Unidentified Analyst
Thanks this is Jack (inaudible) for Jay with several questions please. First being for 2012, do you expect the BT and Value Solutions to have similar growth or do you expect some differences in relative performance?
Thibault de Tersant
All right well at the present, we believe that BT and VS should experience relatively similar growth rate. And I am speaking first half of this year. In our guidance, however, as you know, we are projecting a more difficult economic environment for the second half and this has more influence on the value setting of revenue because economic environment has in fact more influence on the small and medium businesses.
Unidentified Analyst
In 2011, the mainstream 3D segment had a material improvement in its operating margin, would you expect something similar this year?
Thibault de Tersant
No, we are not expecting a similar improvement. It’s going to be an improvement, but it is forecasted as being more modest. But very significant improvement in 2011 as you have noted.
Unidentified Analyst
With respect to ENOVIA V6 adoption, two questions. At the Dassault US Customer Conference earlier this week, I have seen there are a number of the larger aerospace customers were content to stay with their current versions for the time being. Could you comment on ENOVIA V6 adoption outside of aerospace and to what extent is ENOVIA V6 being used to manage CATIA V5 environment? Bernard Charlès: There are a lot of customers using ENOVIA V6 for CATIA V5 and even for CATIA V4. So in aerospace there are key leaders adopting ENOVIA V6 before I talked about outside. Among them Dassault Aviation, Bell Helicopter, which were announced officially and they are more in the aerospace sector.

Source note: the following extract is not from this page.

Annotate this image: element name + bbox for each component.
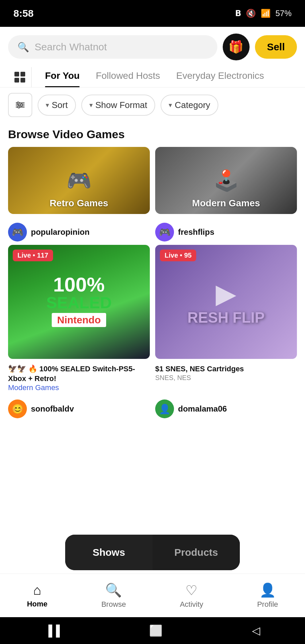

So the aerospace sector is not behind, you may have seen an American view which was probably Al 80 to the V5 implementation in big scale on successful scale where they are happy with it. But I think the dynamic of ENOVIA V6 is in diversified market of course, CPG, CG in the energy, but also in manufacturing, auto sector, mobility at large. But I don’t think we can aside of one quarter view, if we take the last 18 months, I think it has been quite consistent across the different sectors.
Unidentified Analyst
And lastly, in 2011 France accounted for 11% of revenues and Germany for 16% of revenues. Can you comment on your outlook for each country for this year?
Thibault de Tersant
The dynamics are in these two countries France and Germany, right now the dynamic is in fact still pretty good. I don’t have a forecast you know for 2012 in terms of the contribution of the two countries in Europe, but I can share with you that we have a good dynamic in Europe, in France, in Germany, in UK and in Northern Europe without a doubt. François-José Bordonado: Operator, do we have another question?
Operator
(Operator Instructions) François-José Bordonado: Currently, we have no other questions. Bernard Charlès: .:
Operator
That does conclude our conference for today. Thank you for participating. You may all disconnect.